Before Tinder, MTV actually had some entertaining live Tinder action going on. This was moderately successful because Jenny McCarthy was a bombshell, but Chad Hardwick was doing that whole 'standup comedians should avoid acting' thing we love so much.
Once MTV started relying on music videos to sustain their shows, they relied a little too much on Carson Daly to stay alive. TRL brought on the hippest, most current pop stars, but mostly it was a giant music videos jerk off countdown.
Camp Anawanna, we hold you in our hearts. Something, something, something, it makes you want to fart. Best camp experience we never had, camping vicariously through our TVs and overprotective parents.
This pre-Temple Run game show had us sucked in, where color-coded teams battled to the death (almost). The show was made into an hour-long movie in 2016. Bet you didn't know that!
Whoa! The original brotherly threesome (suck it, Hanson) was the Lawrence brothers. Now the only family shows in recent years that accurately depicts our lives are Breaking Bad and Dexter.
Mr. Cooper was a lady's man, a star athlete turned teacher and a wisecracker.
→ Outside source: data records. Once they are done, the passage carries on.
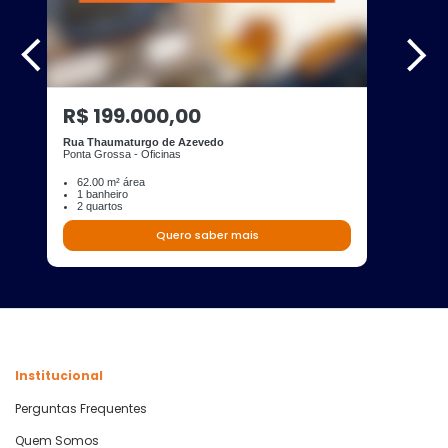
R$ 199.000,00
Rua Thaumaturgo de Azevedo
Ponta Grossa - Oficinas
62.00 m² área
1 banheiro
2 quartos
Quero saber mais
Institucional
Perguntas Frequentes
Quem Somos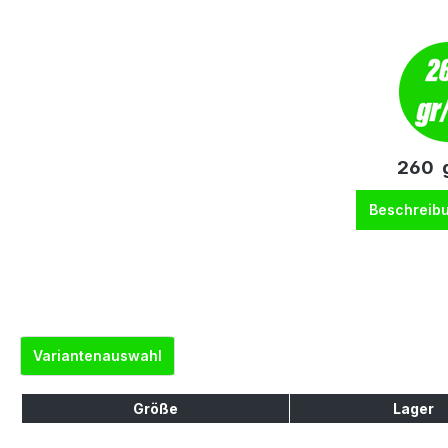
260 g
Beschreib
Variantenauswahl
Größe
Lager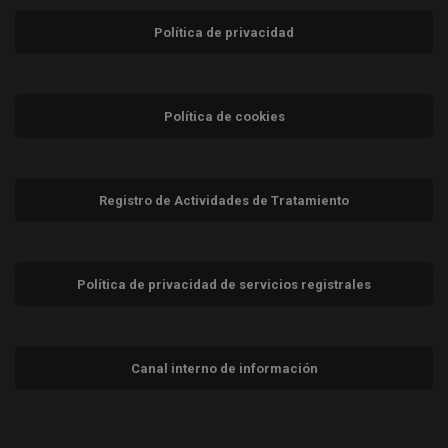
Política de privacidad
Política de cookies
Registro de Actividades de Tratamiento
Política de privacidad de servicios registrales
Canal interno de información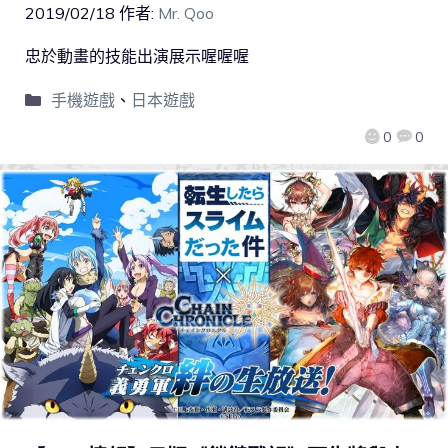
2019/02/18
作者:
Mr. Qoo
忠於動畫的技能出演展示喔喔喔
手機遊戲
、
日本遊戲
0
0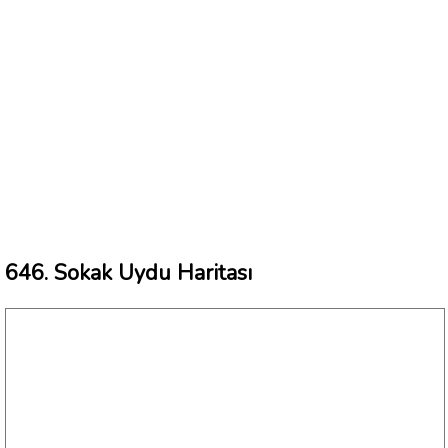
646. Sokak Uydu Haritası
He was like Steve Harvey had a baby with Michael Jordan. Goddamn, we miss that stuff!
It was the first time we saw a girl who was better at basketball than us, and it was terrifying. Can't believe those kids were in high school for six seasons.
Midnight Society brought campfire ghost stories to life, and they also made our fear of clowns deathly practical.
Not many people remember this show, the one where the dorky white kid hangs out in the dark neighborhood. It was like Dangerous Minds meets Hang Time.